» Exercise: Where the word "Prefeitura" appears in a line below, copy the whole line.

» Records for the exercise:

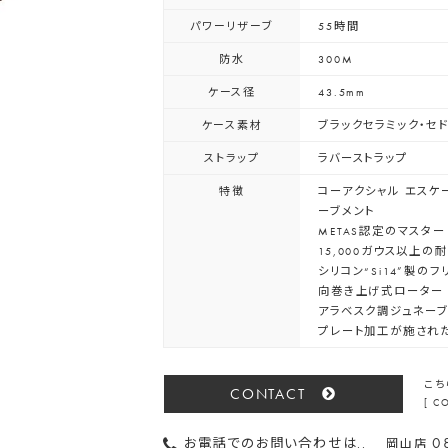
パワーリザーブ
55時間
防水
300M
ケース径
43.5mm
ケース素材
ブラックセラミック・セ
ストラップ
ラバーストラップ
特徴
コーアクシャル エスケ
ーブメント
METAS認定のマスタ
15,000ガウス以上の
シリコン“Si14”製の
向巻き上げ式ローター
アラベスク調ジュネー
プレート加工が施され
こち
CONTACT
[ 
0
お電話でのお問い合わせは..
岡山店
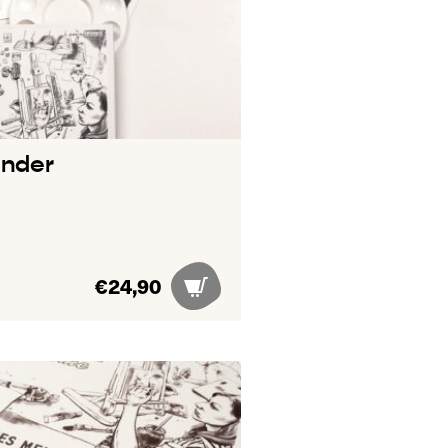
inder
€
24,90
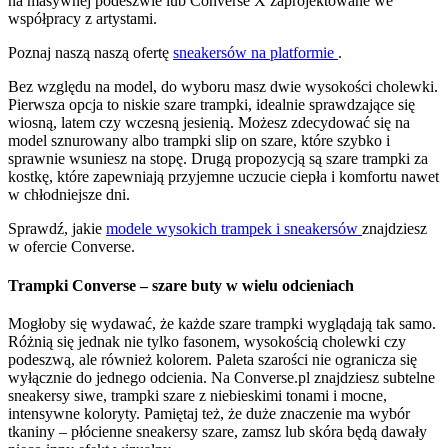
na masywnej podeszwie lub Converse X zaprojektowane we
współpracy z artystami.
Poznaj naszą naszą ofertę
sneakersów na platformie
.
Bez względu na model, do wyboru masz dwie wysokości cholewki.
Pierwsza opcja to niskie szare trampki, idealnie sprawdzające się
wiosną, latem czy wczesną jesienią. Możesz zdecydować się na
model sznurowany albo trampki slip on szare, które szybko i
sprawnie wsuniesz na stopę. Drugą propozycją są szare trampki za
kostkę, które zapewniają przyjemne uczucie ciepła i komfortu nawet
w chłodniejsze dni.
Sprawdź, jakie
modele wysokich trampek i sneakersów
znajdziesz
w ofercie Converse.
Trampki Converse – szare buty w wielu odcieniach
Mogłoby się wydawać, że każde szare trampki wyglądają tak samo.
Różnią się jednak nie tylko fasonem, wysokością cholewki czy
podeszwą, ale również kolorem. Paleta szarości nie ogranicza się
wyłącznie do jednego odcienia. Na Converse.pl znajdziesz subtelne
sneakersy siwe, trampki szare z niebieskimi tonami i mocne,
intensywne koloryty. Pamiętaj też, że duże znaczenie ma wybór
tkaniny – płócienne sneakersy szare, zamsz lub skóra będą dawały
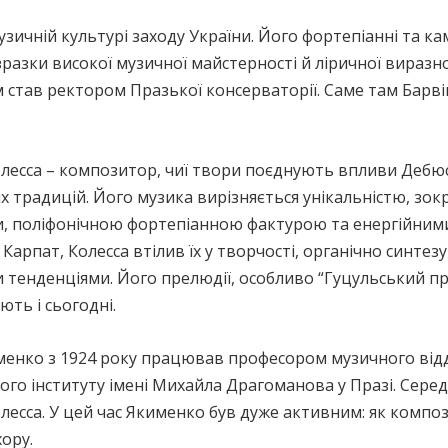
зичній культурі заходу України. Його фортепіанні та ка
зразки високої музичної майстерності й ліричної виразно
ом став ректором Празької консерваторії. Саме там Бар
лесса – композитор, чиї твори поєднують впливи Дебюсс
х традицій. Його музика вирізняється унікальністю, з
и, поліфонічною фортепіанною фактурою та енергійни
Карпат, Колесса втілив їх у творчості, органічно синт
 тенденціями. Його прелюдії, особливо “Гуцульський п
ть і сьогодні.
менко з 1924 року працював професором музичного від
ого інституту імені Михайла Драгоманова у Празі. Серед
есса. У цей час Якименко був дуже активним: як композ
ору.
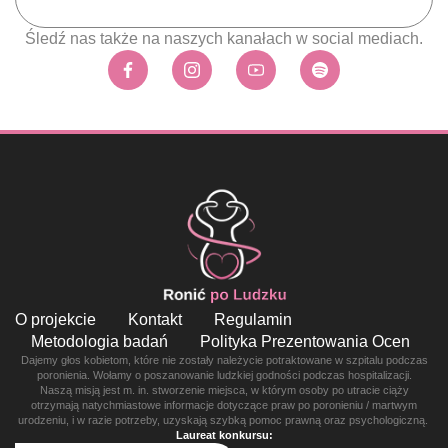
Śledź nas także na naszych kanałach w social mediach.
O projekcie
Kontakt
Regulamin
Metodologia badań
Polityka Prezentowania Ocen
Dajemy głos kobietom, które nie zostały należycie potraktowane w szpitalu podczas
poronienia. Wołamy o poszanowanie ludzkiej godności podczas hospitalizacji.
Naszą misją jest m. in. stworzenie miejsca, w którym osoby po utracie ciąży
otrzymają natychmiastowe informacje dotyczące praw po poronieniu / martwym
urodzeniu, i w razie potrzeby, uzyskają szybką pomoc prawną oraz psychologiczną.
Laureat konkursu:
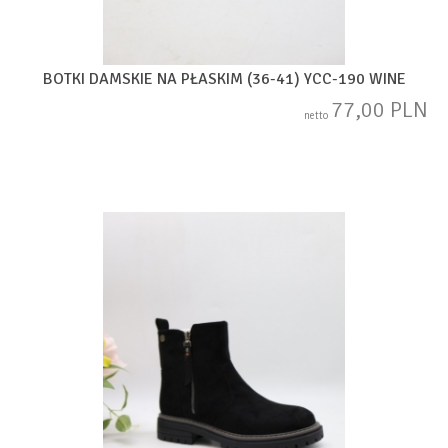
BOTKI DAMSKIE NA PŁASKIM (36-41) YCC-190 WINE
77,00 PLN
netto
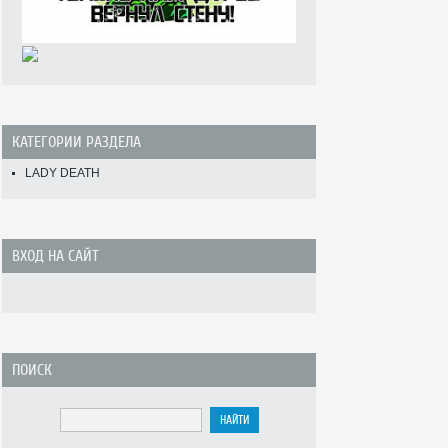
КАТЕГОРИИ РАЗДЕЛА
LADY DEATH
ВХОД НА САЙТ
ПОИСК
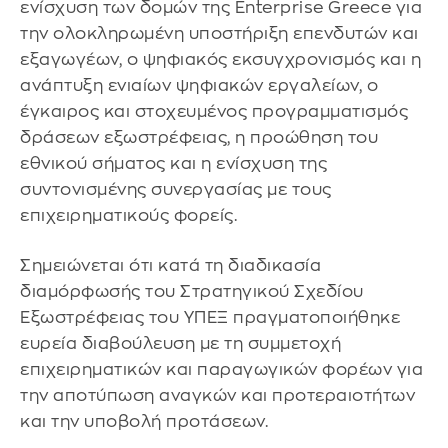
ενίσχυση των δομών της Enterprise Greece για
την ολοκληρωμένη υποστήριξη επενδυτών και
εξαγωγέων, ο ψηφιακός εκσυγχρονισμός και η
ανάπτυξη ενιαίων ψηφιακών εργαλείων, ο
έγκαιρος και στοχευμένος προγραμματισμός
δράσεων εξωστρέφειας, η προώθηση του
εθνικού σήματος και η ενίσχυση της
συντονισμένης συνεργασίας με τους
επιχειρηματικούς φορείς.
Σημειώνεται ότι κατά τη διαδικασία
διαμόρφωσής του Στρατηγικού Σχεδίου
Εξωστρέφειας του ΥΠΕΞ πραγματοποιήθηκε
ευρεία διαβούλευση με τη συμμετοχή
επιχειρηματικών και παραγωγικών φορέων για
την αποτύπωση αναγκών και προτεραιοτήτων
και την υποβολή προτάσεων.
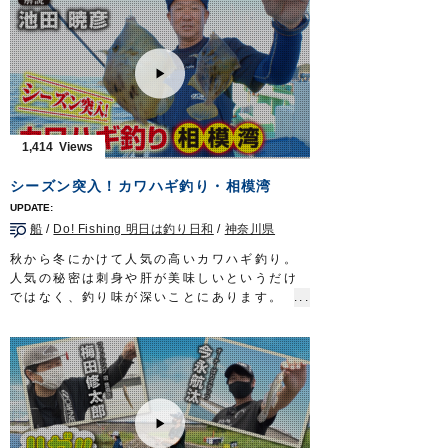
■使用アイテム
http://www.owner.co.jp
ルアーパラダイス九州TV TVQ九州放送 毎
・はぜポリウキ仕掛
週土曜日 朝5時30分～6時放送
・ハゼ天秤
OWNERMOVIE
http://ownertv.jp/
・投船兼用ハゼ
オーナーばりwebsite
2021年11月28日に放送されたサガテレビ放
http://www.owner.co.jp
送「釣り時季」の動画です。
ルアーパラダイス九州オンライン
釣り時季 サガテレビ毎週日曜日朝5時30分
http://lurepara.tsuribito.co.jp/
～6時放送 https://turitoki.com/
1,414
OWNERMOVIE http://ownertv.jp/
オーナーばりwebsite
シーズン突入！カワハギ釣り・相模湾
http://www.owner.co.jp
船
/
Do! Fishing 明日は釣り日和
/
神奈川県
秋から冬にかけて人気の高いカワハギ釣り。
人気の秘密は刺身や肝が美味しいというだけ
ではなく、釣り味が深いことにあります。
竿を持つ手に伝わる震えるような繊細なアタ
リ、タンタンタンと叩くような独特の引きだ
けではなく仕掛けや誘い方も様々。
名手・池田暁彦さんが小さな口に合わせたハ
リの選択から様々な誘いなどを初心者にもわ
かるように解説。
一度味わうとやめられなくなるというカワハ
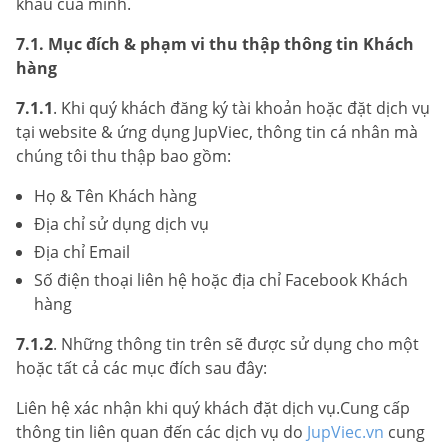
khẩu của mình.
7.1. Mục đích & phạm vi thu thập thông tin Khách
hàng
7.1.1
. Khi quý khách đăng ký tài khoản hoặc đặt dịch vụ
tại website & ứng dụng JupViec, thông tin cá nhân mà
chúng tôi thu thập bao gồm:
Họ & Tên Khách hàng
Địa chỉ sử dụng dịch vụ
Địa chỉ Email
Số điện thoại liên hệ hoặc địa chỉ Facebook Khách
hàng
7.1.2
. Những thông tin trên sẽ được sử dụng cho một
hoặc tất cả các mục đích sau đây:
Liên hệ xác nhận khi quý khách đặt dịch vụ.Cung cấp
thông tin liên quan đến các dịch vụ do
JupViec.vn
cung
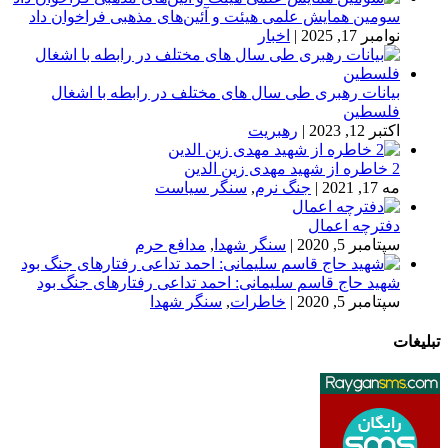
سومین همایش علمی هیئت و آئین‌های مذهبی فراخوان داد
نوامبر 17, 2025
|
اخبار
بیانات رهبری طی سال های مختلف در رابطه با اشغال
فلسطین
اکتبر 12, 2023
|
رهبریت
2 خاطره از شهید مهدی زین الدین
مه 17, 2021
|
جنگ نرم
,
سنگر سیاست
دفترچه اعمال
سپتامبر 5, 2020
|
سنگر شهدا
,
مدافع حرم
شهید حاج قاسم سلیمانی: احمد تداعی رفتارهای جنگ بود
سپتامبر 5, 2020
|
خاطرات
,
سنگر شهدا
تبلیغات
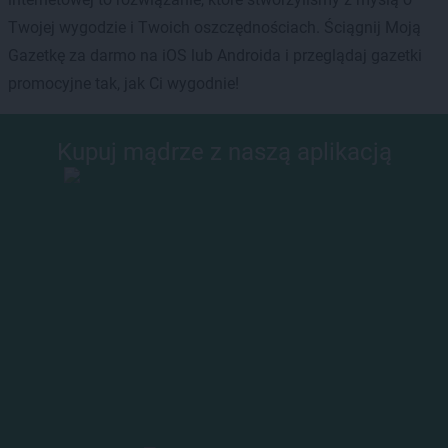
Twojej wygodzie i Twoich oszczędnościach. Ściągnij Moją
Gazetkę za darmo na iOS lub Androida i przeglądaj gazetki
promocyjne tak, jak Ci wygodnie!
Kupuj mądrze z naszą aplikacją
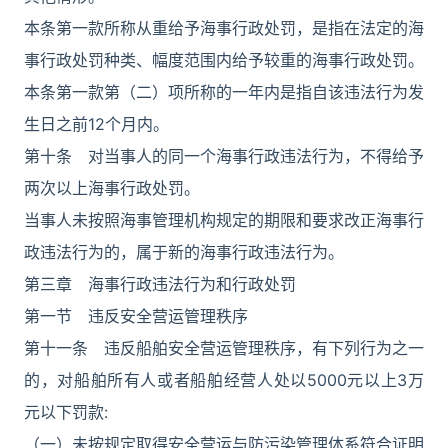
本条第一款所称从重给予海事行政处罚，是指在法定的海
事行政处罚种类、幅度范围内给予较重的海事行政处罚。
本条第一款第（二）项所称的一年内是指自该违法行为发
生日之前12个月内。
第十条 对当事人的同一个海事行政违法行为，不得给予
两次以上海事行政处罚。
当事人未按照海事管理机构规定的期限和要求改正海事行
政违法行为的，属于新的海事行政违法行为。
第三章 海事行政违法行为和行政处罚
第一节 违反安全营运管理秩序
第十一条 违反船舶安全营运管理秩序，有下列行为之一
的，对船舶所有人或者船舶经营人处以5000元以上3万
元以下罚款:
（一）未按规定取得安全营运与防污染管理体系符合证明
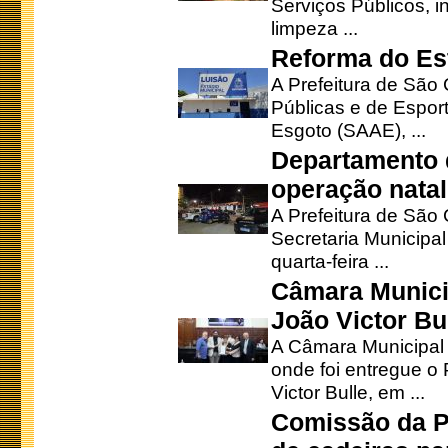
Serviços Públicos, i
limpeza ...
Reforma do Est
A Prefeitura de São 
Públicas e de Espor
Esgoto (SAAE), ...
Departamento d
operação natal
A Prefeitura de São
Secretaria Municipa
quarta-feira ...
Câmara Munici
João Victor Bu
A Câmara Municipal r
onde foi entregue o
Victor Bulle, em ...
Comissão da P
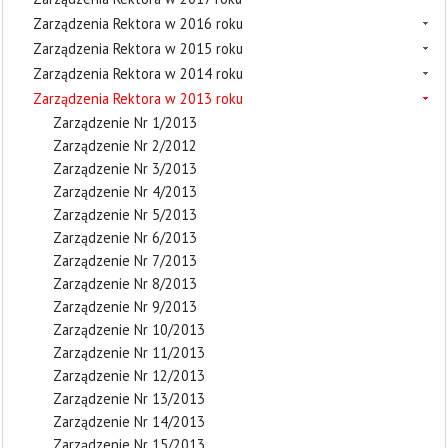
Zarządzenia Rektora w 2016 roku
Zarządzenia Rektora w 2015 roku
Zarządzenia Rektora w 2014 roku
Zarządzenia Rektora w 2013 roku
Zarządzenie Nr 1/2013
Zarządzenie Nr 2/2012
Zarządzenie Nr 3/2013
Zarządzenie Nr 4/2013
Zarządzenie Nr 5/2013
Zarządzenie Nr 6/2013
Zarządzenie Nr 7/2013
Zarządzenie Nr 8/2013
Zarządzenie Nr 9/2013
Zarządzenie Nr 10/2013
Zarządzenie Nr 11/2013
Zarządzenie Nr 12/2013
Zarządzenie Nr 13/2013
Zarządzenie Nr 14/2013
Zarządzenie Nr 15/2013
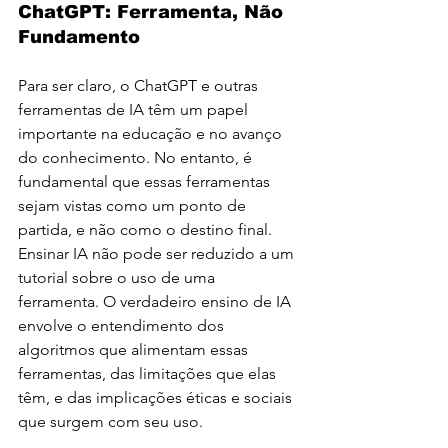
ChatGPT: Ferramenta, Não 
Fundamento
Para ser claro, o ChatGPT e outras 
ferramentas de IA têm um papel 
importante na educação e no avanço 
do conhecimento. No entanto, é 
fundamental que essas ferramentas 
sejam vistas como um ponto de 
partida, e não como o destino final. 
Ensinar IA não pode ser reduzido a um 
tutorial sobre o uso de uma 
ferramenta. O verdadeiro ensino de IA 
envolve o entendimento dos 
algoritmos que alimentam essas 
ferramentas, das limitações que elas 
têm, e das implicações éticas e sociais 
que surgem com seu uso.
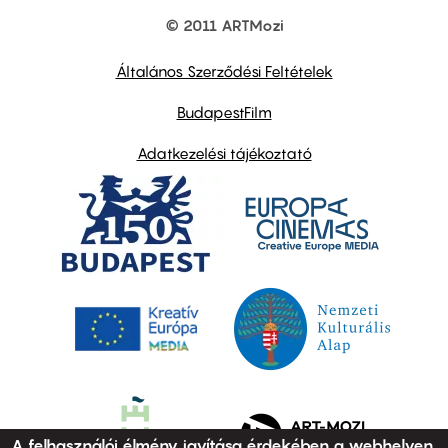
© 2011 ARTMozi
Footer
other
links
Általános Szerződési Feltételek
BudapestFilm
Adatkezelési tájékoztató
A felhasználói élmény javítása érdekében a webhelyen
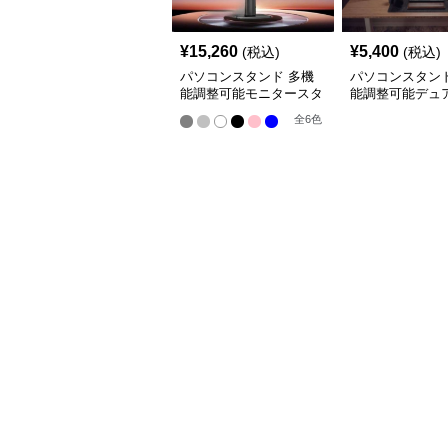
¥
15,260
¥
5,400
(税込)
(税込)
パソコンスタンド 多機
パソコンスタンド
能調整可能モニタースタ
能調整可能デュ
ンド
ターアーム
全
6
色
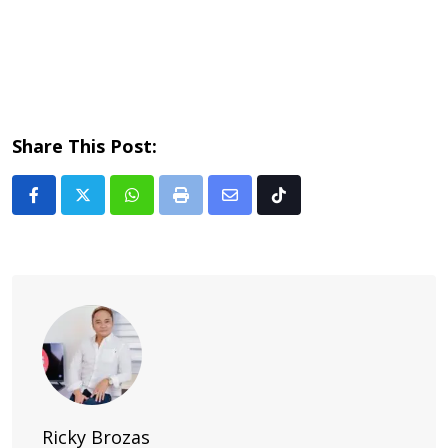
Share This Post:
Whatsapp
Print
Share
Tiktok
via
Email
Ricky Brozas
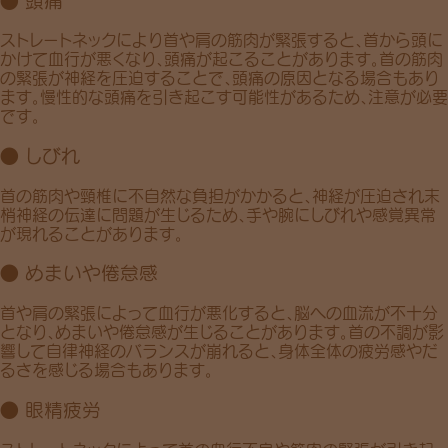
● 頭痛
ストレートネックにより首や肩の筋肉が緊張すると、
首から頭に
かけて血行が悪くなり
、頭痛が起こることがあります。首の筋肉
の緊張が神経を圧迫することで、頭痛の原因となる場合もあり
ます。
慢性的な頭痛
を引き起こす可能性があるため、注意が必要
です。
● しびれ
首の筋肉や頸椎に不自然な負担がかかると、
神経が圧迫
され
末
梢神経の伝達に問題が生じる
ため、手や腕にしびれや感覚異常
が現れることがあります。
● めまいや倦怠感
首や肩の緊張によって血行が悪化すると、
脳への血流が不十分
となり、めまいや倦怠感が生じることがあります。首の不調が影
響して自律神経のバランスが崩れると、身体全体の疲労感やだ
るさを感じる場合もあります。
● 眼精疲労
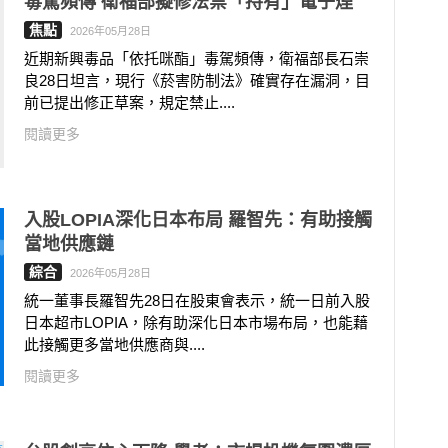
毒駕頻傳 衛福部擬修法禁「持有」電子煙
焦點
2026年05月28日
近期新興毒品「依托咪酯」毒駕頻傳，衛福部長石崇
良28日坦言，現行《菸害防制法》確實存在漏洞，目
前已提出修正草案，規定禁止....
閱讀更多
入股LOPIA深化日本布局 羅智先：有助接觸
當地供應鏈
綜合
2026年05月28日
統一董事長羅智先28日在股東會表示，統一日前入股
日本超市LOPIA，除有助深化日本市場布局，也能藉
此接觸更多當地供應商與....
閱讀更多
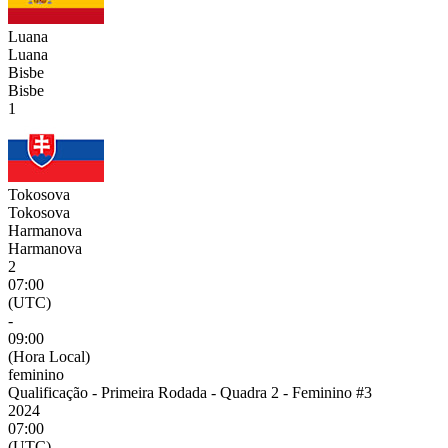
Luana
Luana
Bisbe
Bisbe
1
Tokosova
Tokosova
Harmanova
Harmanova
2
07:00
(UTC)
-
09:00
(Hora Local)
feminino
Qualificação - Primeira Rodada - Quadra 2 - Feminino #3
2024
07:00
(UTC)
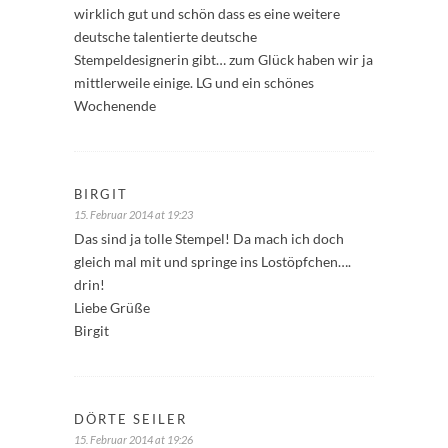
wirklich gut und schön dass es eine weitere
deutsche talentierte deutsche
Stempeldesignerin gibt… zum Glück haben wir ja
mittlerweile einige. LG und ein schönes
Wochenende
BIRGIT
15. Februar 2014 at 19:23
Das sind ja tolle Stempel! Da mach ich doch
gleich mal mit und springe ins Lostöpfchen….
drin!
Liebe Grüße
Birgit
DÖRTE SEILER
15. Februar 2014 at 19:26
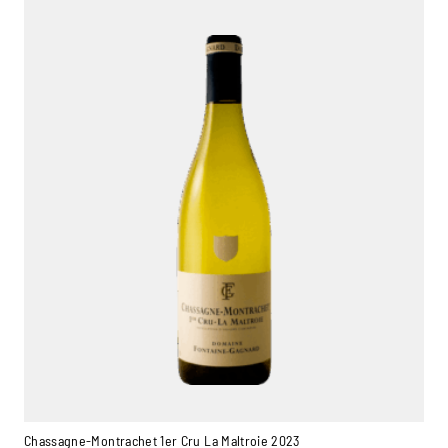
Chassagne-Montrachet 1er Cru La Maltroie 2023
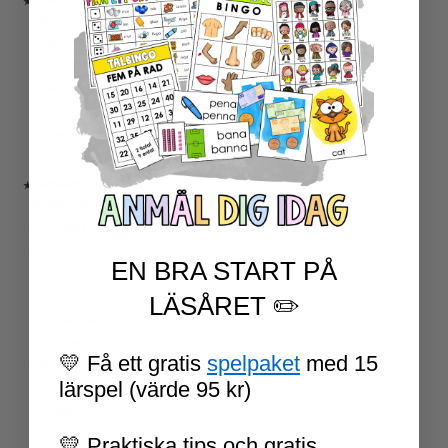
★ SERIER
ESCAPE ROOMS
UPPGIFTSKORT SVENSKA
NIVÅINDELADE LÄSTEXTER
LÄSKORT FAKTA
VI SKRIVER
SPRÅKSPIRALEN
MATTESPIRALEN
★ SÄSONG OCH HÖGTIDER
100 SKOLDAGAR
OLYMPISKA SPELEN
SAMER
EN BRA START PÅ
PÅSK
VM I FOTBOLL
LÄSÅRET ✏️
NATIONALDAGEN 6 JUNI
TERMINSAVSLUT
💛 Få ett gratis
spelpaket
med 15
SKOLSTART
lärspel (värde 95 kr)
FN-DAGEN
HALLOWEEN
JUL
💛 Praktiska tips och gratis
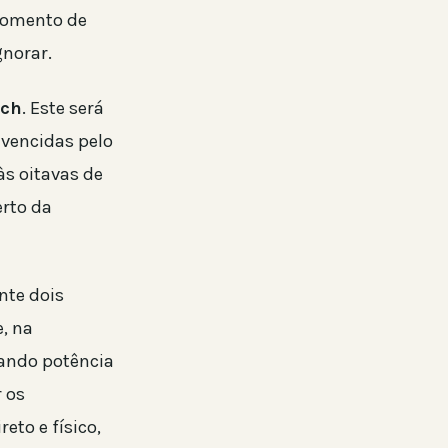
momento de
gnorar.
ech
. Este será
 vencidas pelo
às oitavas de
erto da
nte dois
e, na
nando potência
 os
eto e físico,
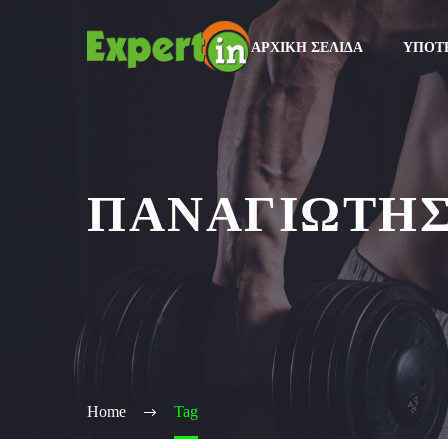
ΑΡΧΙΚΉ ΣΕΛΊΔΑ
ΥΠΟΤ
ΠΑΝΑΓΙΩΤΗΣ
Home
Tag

» Output:
A Prefeitura de São 
A Prefeitura de São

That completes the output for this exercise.